In 1979, a secret memo from the tobacco industry was revealed to the public. Called the Smoking and Health Proposal, and written a decade earlier by the Brown & Williamson tobacco company, it revealed many of the tactics employed by big tobacco to counter “anti-cigarette forces”.
In one of the paper’s most revealing sections, it looks at how to market cigarettes to the mass public: “Doubt is our product since it is the best means of competing with the ‘body of fact’ that exists in the mind of the general public. It is also the means of establishing a controversy.”
This revelation piqued the interest of Robert Proctor, a science historian from Stanford University, who started delving into the practices of tobacco firms and how they had spread confusion about whether smoking caused cancer.

Proctor explains that ignorance can often be propagated under the guise of balanced debate.
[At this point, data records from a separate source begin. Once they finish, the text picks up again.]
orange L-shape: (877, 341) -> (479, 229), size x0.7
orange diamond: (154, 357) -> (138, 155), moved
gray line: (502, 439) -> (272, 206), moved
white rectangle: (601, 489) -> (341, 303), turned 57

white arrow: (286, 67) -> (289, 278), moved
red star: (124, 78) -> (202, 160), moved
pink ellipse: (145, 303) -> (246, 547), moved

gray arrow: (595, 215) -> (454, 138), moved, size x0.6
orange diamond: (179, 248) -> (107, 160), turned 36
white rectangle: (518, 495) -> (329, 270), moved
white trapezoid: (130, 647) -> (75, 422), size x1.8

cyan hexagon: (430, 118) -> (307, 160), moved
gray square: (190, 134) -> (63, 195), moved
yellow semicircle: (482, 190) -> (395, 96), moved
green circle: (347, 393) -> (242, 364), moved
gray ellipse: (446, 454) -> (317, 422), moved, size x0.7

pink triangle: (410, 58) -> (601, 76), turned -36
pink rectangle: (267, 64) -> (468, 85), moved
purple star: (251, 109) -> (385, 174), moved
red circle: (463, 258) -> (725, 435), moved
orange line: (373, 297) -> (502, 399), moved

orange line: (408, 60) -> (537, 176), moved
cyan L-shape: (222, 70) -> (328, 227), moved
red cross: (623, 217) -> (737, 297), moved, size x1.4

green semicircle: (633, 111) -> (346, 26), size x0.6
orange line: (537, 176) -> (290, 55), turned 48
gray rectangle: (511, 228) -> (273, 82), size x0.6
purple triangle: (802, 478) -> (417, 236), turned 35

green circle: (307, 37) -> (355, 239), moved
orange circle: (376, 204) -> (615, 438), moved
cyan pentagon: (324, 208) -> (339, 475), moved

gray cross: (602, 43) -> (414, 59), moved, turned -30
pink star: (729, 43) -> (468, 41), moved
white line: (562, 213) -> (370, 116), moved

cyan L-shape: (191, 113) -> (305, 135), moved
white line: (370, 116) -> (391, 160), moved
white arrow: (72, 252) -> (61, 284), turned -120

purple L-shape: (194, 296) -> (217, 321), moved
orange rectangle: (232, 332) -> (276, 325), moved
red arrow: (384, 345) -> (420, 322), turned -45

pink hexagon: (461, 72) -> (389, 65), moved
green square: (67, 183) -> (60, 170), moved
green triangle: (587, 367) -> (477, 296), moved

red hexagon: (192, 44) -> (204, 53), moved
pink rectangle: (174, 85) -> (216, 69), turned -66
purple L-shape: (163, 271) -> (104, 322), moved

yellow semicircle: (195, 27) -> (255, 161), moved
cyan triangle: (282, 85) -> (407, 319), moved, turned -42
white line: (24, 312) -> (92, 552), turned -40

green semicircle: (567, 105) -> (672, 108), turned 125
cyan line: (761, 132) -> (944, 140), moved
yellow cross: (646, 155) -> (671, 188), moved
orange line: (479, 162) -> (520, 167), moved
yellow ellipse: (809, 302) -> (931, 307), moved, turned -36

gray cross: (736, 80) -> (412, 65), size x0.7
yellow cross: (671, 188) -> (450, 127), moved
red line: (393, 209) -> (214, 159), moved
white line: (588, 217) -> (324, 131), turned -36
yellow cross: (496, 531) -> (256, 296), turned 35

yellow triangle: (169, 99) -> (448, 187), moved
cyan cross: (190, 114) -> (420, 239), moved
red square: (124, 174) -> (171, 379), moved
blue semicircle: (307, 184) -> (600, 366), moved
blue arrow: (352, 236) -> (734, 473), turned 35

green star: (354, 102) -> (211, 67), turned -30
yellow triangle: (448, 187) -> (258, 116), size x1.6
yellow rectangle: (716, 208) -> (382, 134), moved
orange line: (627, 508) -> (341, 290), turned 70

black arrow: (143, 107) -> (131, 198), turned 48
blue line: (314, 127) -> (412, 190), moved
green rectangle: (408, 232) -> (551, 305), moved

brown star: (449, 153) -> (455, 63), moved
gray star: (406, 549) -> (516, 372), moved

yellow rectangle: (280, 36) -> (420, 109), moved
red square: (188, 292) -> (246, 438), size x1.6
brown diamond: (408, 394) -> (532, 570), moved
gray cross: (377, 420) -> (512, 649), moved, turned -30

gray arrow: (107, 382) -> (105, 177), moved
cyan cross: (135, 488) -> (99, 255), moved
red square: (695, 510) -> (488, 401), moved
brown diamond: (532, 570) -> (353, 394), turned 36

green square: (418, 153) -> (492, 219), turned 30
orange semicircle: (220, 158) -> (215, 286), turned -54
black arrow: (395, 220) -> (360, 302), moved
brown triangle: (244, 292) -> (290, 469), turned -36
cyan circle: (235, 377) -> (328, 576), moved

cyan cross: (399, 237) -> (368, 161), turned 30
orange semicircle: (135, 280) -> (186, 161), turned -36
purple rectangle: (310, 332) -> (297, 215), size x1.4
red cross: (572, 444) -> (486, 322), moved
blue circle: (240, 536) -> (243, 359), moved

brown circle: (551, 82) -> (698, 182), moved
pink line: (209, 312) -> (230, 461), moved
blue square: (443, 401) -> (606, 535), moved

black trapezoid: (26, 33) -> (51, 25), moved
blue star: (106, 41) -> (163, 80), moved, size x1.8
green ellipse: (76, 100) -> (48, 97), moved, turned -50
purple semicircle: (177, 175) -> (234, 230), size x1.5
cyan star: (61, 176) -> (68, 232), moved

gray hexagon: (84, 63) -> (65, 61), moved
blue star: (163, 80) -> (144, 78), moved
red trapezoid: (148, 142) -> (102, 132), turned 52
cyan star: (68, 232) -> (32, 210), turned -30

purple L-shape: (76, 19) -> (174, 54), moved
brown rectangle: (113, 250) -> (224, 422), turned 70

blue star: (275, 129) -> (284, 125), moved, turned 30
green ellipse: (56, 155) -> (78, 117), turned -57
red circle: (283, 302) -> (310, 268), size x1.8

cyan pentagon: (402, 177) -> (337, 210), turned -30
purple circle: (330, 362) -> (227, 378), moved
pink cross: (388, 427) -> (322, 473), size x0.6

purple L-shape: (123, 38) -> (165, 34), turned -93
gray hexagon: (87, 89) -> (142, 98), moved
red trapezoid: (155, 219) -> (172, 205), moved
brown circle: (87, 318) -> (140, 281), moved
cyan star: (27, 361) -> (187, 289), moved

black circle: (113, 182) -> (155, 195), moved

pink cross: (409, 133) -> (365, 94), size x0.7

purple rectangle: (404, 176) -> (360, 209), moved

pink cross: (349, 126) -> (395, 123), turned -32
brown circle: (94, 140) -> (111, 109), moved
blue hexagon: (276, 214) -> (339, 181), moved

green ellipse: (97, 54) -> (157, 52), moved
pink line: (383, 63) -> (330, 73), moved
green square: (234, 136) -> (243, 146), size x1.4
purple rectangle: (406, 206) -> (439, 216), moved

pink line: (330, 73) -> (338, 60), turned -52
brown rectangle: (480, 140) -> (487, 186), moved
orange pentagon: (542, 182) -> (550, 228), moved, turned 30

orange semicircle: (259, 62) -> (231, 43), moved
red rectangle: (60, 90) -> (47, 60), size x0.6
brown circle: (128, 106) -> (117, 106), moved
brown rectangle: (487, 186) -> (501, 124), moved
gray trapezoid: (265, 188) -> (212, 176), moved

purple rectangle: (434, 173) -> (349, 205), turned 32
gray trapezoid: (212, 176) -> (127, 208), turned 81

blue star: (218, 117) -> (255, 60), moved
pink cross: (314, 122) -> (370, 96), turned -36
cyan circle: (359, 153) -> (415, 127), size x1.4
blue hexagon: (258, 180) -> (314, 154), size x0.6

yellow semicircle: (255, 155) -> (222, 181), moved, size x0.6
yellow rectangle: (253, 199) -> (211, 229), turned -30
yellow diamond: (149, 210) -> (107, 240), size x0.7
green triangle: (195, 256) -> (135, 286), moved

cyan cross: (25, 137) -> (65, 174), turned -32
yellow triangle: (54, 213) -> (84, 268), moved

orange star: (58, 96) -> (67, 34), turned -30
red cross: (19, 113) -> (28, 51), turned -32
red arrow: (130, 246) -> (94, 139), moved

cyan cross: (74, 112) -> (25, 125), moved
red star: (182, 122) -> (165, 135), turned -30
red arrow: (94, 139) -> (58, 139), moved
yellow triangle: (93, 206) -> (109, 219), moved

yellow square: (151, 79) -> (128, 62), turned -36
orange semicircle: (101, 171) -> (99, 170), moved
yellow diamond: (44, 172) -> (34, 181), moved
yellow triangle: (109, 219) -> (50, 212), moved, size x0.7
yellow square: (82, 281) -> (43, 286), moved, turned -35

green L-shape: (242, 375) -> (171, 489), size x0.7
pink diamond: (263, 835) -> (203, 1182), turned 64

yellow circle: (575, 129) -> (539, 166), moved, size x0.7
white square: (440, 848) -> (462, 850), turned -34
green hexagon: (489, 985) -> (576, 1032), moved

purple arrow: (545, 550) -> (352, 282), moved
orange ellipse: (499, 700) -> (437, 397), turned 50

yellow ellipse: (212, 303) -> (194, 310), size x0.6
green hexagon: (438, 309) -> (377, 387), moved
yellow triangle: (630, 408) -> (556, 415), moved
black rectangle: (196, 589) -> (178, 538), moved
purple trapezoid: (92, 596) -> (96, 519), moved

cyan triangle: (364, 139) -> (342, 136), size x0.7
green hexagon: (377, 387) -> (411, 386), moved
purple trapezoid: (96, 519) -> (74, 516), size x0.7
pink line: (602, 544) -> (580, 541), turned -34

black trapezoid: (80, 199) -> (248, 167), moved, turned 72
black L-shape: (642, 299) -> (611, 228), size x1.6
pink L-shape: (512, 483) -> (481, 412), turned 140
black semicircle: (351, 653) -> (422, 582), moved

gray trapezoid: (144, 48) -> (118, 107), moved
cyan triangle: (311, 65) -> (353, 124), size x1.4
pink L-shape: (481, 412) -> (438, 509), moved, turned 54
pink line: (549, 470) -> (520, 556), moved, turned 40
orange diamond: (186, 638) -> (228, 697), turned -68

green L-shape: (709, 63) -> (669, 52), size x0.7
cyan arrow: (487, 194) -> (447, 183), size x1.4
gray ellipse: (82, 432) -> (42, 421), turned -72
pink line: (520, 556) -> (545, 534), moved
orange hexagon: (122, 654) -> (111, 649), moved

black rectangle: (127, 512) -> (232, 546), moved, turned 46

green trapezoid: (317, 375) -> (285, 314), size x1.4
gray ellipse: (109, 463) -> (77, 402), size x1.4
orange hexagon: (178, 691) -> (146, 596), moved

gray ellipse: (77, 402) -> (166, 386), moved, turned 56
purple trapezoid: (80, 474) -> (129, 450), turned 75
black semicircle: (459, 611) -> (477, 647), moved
For example, the common idea that there will always be two opposing views does not always result in a rational conclusion. This was behind how tobacco firms used science to make their products look harmless, and is used today by climate change deniers to argue against the scientific evidence.
“This ‘balance routine’ has allowed the cigarette men, or climate deniers today, to claim that there are two sides to every story, that ‘experts disagree’ – creating a false picture of the truth, hence ignorance.”